### Instructions to follow
Up to and including the final line, retype each line of the records below, starting with the one that contains "어야 할 도덕적 자질도 포함하는 의미로 보아야 한".
++++ Given data
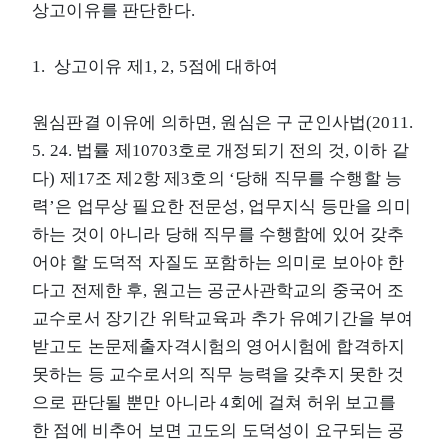
상고이유를 판단한다.
1. 상고이유 제1, 2, 5점에 대하여
원심판결 이유에 의하면, 원심은 구 군인사법(2011.
5. 24. 법률 제10703호로 개정되기 전의 것, 이하 같
다) 제17조 제2항 제3호의 ‘당해 직무를 수행할 능
력’은 업무상 필요한 전문성, 업무지식 등만을 의미
하는 것이 아니라 당해 직무를 수행함에 있어 갖추
어야 할 도덕적 자질도 포함하는 의미로 보아야 한
다고 전제한 후, 원고는 공군사관학교의 중국어 조
교수로서 장기간 위탁교육과 추가 유예기간을 부여
받고도 논문제출자격시험의 영어시험에 합격하지
못하는 등 교수로서의 직무 능력을 갖추지 못한 것
으로 판단될 뿐만 아니라 4회에 걸쳐 허위 보고를
한 점에 비추어 보면 고도의 도덕성이 요구되는 공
++++++++
### Solution to this task
어야 할 도덕적 자질도 포함하는 의미로 보아야 한
다고 전제한 후, 원고는 공군사관학교의 중국어 조
교수로서 장기간 위탁교육과 추가 유예기간을 부여
받고도 논문제출자격시험의 영어시험에 합격하지
못하는 등 교수로서의 직무 능력을 갖추지 못한 것
으로 판단될 뿐만 아니라 4회에 걸쳐 허위 보고를
한 점에 비추어 보면 고도의 도덕성이 요구되는 공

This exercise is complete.